Future directions for the industry accounts.


Moyer, Brian C.


OVER the past decade, the Bureau of Economic Analysis (BEA) has improved its industry accounts in various ways to provide a more useful and accurate view of the economy. These improvements include providing more complete industry coverage, accelerating the release of the annual input-output (I-O) accounts and the gross domestic product (GDP) by industry accounts, and providing new supplemental, or "satellite," accounts that offer detailed information on specific industries.

BEA is now formulating plans for additional improvements to the industry accounts. This BEA Briefing provides an overview of these improvements. These proposed changes will move the industry accounts in new directions and will substantially broaden their scope and uses. For example, BEA is considering preparing quarterly GDP by industry statistics that would be released shortly after the quarterly GDP estimates from the national income and product accounts (NIPAs), also referred to as the GDP accounts. These new industry statistics would offer a by-industry breakout of quarterly GDP growth and would provide--for the first time--a means for gauging current-period industry performance.

[ILLUSTRATION OMITTED]

Chart 1 shows how the proposed improvements discussed in this article will fit into BEA's broader set of industry and national economic statistics. Also, see the box "Industry Accounts Overview."

As part of its planning, BEA would like input from users. Do the improvements described in this article meet your needs? Are there modifications to these improvements that would make the accounts more useful? Are there other improvements that you would like to see? The answers to these questions--along with feedback from other stakeholders, such as source data providers--will help set the future direction and research agenda for the industry accounts. E-mail all comments to [email protected].

Further integration of the industry accounts In the spring of 2004, BEA released its comprehensive revision of the annual industry accounts? The centerpiece of this revision was the integration of the annual I-O accounts with the GDP by industry accounts. For the first time, these two sets of accounts provided consistent measures of gross output, intermediate inputs, and value added by industry. Integration was achieved by combining source data from both sets of accounts and weighting these data together based on relative quality factors. (2) The result was a fully consistent and more accurate set of annual industry statistics.

BEA is now proposing to take the next step in integrating the industry accounts: the integration of the annual industry accounts with the benchmark I-O accounts. (3)

The benchmark I-0 accounts are prepared at roughly 5-year intervals using detailed data from the economic censuses. These accounts are used to benchmark the NIPAs and the annual industry accounts. (4) Traditionally, the benchmark I-O accounts have been released before NIPA comprehensive revisions and have not been fully consistent with the NIPAs or with the annual industry accounts. The proposed integration would eliminate this inconsistency.

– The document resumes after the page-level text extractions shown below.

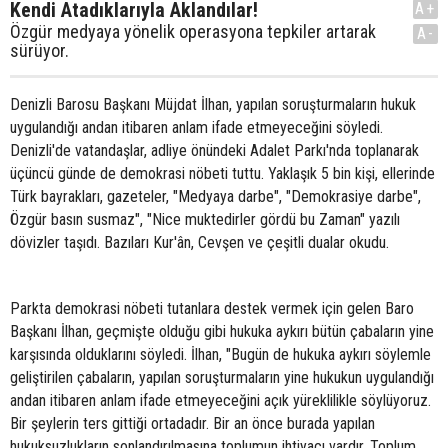
Kendi Atadıklarıyla Aklandılar!
A+
Özgür medyaya yönelik operasyona tepkiler artarak
A-
sürüyor.
Denizli Barosu Başkanı Müjdat İlhan, yapılan soruşturmaların hukuk
uygulandığı andan itibaren anlam ifade etmeyeceğini söyledi.
Denizli'de vatandaşlar, adliye önündeki Adalet Parkı'nda toplanarak
üçüncü günde de demokrasi nöbeti tuttu. Yaklaşık 5 bin kişi, ellerinde
Türk bayrakları, gazeteler, "Medyaya darbe", "Demokrasiye darbe",
Özgür basın susmaz", "Nice muktedirler gördü bu Zaman" yazılı
dövizler taşıdı. Bazıları Kur'ân, Cevşen ve çeşitli dualar okudu.
Parkta demokrasi nöbeti tutanlara destek vermek için gelen Baro
Başkanı İlhan, geçmişte olduğu gibi hukuka aykırı bütün çabaların yine
karşısında olduklarını söyledi. İlhan, "Bugün de hukuka aykırı söylemle
geliştirilen çabaların, yapılan soruşturmaların yine hukukun uygulandığı
andan itibaren anlam ifade etmeyeceğini açık yüreklilikle söylüyoruz.
Bir şeylerin ters gittiği ortadadır. Bir an önce burada yapılan
hukuksuzlukların sonlandırılmasına toplumun ihtiyacı vardır. Toplum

* The benchmark I-O accounts would continue to be used to benchmark the NIPAs and the annual industry accounts.

* The benchmark I-O accounts, beginning with the release of the 2007 accounts, would be made consistent with the NIPAs and with the annual industry accounts. Consistency would be achieved through better coordination and timing and through a careful evaluation of the source data used to prepare each set of accounts.

* The benchmark I-O accounts going forward would be revised to reflect revisions to the NIPAs and to the annual industry accounts. They would also be revised to reflect the release of subsequent years' benchmark I-O accounts. In this way, the benchmark I-O accounts would take on a time-series dimension.

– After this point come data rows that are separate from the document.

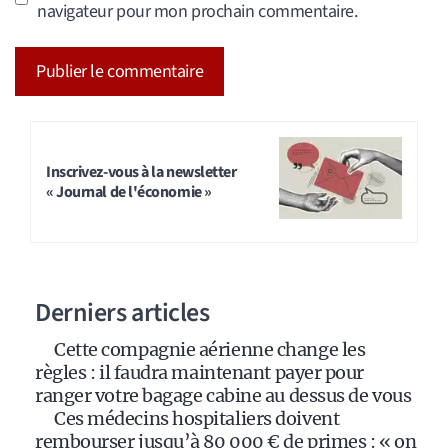
navigateur pour mon prochain commentaire.
A
l
t
Inscrivez-vous à la newsletter
« Journal de l'économie »
e
r
n
a
Derniers articles
t
i
Cette compagnie aérienne change les
v
règles : il faudra maintenant payer pour
e
ranger votre bagage cabine au dessus de vous
:
Ces médecins hospitaliers doivent
rembourser jusqu’à 80 000 € de primes : « on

The enhanced integration will allow users of BEA's accounts to seamlessly walk across the benchmark I-O accounts, the NIPAs, and the annual industry accounts. For example, a user interested in a particular component of consumer spending in the NIPAs could easily access more detailed information on that component in the benchmark I-O accounts. In addition, this improvement would allow users to compare different sets of benchmark I-O accounts over time. A cost of implementing this change would be a slight delay in the release of the benchmark I-O accounts; rather than being released shortly before NIPA comprehensive revisions, the benchmark I-O accounts would be released shortly after NIPA comprehensive revisions.

Quarterly GDP by industry

The GDP by industry accounts provide a by-industry breakout of inflation-adjusted GDP growth and growth in GDP prices. They offer a valuable tool for gauging industry performance and for identifying industry sources of growth. These accounts are often used to show the impact of a particular sector--for ex ample, the finance sector--on overall economic growth and inflation.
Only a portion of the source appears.